Palermo. “Protestiamo contro la spartizione di poltrone e l’attribuzione di mansioni assegnate senza alcun criterio, dando la piena discrezionalità solo a singoli dirigenti”. Così Mario Basile, Margherita Amiri e Salvo Graziano della Cisl Fp Palermo insieme a Toto Sampino, Gaetano Balistreri e Giuseppe Piampiano della Uil Fpl Palermo al sit-in organizzato stamane davanti Palazzo Comitini, sede dell’ex Provincia e oggi Città Metropolitana di Palermo che conta 648 lavoratori”. E precisano: “Sappiamo che si sta puntando all’assunzione di altri tre-quattro dirigenti prima che scada il mandato del sindaco Orlando e che si assegnano mansioni superiori senza regole. Sul nuovo piano di assunzioni abbiamo chiesto un confronto ai vertici dell’Amministrazione ma hanno preferito chiudere, per la prima volta, l’accordo senza i rappresentanti di Cisl e Uil. Chiediamo, quindi, di riaprire la trattativa in maniera trasparente e costruttiva”.

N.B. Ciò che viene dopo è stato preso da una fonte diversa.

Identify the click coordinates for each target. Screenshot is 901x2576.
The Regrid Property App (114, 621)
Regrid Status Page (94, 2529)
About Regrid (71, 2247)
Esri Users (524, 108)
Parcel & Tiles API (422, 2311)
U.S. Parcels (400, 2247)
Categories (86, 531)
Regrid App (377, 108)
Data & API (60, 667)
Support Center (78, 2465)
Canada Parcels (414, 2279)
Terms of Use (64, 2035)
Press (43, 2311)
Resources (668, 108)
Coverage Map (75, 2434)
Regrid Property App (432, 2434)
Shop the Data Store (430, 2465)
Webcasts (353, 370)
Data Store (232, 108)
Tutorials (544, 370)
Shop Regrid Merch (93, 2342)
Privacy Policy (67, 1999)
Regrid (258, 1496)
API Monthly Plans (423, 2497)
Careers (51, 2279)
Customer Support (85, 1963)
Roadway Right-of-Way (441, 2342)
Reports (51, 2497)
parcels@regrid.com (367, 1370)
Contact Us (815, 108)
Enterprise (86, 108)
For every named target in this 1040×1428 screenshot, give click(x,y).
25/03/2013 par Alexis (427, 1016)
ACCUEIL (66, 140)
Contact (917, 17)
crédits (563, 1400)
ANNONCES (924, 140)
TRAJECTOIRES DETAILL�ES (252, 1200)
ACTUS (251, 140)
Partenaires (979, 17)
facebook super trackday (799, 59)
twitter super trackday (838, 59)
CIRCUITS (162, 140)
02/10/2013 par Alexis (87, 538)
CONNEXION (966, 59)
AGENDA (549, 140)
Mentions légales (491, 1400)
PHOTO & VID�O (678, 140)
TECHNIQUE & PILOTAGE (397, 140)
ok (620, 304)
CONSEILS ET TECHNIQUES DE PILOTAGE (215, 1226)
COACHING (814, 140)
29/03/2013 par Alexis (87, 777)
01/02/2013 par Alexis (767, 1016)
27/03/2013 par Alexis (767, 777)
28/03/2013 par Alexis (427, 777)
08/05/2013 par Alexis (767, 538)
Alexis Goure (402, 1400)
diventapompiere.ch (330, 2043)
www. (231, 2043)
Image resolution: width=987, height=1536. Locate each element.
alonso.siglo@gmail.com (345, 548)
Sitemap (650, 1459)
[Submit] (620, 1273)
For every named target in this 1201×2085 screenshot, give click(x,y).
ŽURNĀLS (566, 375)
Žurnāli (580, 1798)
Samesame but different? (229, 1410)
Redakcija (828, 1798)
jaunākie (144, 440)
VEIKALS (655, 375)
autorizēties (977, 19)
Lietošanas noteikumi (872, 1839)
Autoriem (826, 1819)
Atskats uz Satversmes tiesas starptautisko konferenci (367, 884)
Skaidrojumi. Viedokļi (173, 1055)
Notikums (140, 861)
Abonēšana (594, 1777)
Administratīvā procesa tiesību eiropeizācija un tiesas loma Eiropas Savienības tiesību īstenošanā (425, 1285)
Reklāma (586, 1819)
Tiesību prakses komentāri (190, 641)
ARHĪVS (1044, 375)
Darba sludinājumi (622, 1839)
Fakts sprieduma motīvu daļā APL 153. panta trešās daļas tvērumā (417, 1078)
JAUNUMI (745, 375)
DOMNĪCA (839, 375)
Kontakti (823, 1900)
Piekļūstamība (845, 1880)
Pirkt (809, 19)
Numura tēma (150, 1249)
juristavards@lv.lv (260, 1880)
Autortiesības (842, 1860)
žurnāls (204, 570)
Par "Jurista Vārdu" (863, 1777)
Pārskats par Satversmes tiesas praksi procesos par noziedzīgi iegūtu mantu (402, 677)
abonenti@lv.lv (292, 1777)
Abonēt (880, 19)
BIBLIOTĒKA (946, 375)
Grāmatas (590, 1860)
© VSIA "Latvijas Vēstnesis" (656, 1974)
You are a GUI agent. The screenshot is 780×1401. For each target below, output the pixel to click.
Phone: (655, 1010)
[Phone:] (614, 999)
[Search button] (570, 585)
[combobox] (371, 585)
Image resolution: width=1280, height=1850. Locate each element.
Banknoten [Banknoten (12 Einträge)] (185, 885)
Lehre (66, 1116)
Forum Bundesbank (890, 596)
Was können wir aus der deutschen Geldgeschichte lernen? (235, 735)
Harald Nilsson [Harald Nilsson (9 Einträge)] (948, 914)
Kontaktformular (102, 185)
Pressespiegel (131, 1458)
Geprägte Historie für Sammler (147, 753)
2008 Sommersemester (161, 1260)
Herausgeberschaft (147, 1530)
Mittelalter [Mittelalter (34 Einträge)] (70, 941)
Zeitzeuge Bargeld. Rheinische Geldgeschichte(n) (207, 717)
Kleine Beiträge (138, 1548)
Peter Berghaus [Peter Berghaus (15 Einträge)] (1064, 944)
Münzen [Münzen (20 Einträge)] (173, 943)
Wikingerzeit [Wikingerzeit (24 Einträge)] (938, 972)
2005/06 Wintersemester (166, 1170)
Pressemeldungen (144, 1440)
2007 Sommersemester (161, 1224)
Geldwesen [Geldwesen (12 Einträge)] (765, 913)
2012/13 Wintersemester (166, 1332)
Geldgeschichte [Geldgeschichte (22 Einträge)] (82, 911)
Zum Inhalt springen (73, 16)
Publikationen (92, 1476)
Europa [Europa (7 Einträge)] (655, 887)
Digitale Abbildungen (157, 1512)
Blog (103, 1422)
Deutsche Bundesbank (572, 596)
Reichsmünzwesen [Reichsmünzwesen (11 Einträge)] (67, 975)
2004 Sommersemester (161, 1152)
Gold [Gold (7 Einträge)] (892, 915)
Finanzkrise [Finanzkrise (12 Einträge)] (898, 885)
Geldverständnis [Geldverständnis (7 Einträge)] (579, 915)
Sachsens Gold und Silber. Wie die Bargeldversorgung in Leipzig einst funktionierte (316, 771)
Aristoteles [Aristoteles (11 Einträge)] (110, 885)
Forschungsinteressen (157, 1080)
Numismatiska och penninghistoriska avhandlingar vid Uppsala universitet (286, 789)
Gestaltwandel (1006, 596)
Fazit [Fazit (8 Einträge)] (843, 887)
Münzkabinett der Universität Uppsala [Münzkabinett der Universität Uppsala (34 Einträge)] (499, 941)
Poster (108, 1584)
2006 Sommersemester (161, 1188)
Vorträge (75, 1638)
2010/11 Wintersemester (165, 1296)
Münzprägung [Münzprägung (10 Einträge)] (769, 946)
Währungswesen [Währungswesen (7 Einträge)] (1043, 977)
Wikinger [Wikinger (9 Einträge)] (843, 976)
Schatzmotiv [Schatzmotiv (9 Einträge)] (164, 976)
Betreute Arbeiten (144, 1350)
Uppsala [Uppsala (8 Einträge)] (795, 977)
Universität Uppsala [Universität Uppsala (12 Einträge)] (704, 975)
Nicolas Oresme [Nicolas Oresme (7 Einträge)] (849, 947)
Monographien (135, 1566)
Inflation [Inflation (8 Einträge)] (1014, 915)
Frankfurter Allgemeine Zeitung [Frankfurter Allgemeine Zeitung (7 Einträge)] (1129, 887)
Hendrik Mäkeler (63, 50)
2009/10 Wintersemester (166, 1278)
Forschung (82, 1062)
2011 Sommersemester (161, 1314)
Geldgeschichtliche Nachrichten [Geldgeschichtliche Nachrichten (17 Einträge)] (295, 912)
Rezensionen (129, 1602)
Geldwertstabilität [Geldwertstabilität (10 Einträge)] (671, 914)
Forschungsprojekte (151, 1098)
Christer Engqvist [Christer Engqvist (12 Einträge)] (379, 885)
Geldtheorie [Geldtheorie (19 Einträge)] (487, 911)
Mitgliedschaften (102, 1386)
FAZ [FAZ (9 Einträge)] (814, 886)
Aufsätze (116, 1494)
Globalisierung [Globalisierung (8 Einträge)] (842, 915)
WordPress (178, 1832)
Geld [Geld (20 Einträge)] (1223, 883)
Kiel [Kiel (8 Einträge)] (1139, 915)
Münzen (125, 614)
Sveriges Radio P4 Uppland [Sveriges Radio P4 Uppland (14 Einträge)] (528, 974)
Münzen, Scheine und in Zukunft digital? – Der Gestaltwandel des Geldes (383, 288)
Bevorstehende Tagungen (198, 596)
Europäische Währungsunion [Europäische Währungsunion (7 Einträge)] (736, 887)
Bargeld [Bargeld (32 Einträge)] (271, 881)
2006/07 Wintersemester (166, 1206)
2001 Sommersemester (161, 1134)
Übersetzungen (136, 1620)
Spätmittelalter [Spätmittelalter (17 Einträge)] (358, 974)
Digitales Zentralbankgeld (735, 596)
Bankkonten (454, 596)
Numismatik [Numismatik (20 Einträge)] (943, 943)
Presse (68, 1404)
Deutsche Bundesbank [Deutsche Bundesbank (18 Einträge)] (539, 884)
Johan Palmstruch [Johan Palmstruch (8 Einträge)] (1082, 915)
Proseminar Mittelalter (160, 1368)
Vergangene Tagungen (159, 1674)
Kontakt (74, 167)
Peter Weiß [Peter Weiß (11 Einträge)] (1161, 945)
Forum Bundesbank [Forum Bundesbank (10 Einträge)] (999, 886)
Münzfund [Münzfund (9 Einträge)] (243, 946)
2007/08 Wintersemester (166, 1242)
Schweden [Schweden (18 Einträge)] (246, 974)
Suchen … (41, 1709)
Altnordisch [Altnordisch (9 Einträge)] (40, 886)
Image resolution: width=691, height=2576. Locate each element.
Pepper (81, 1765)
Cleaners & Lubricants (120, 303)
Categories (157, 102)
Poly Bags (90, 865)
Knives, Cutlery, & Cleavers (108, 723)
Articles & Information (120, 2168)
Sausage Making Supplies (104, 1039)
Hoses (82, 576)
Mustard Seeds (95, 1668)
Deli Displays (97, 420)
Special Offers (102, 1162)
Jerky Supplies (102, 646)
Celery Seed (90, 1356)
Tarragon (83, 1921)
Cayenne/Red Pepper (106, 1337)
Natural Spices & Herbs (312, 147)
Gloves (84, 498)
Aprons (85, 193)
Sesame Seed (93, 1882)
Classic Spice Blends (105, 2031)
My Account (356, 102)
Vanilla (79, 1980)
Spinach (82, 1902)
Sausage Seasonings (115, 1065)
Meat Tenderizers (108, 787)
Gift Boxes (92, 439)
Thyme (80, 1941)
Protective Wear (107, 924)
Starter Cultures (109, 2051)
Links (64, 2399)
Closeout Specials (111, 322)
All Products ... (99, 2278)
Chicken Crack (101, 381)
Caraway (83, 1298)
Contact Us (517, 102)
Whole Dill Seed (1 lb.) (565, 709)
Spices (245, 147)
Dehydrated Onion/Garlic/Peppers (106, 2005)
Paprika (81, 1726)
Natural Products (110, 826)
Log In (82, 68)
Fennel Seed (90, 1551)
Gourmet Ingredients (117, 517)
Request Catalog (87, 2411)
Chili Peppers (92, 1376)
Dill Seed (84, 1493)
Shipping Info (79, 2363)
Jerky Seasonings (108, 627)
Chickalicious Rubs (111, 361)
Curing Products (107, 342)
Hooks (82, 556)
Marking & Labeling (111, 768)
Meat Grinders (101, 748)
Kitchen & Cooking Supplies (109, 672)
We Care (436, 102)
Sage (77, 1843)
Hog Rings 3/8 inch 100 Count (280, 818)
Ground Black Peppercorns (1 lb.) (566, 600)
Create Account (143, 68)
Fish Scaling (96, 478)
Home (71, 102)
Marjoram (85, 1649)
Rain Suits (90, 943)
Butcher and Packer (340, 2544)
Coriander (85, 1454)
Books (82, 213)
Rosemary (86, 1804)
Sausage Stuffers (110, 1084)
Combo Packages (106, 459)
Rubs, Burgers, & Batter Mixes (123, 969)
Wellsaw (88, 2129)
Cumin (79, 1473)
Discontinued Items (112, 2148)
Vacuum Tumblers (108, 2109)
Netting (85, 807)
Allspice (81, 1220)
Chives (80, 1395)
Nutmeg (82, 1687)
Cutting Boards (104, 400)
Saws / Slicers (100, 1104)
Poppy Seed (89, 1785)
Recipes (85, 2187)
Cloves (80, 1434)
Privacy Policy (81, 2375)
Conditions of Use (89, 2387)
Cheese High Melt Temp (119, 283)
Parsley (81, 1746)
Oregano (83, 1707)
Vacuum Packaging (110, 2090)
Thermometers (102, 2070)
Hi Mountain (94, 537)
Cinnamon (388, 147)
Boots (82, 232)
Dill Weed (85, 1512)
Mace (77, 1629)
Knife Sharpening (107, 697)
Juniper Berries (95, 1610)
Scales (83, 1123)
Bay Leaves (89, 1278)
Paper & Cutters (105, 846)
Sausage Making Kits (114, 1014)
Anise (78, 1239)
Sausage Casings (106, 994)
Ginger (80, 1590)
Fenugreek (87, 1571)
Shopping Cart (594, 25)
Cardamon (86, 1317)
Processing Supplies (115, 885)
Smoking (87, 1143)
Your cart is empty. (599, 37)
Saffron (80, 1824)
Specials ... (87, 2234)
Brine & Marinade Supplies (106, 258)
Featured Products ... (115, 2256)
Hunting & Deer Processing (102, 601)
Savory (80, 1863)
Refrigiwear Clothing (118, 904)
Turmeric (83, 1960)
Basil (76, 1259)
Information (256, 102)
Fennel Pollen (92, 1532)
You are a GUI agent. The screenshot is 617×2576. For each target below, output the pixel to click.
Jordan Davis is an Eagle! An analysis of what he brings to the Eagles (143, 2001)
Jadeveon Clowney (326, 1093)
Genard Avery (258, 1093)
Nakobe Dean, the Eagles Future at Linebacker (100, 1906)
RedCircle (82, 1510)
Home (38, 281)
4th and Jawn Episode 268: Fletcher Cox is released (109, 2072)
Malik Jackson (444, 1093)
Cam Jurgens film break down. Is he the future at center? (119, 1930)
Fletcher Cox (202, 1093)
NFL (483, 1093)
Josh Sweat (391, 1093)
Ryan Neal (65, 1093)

E i sindacati concludono: “Ci aspettavamo una ricognizione delle figure mancanti che tenesse conto prima di tutto delle professionalità interne, presenti nella categoria B e che già svolgono attività fondamentali per l’Ente. Infine sarebbe meglio discutere di progressioni verticali, quindi soluzioni stabili, e non provvisorie della durata di sei mesi”.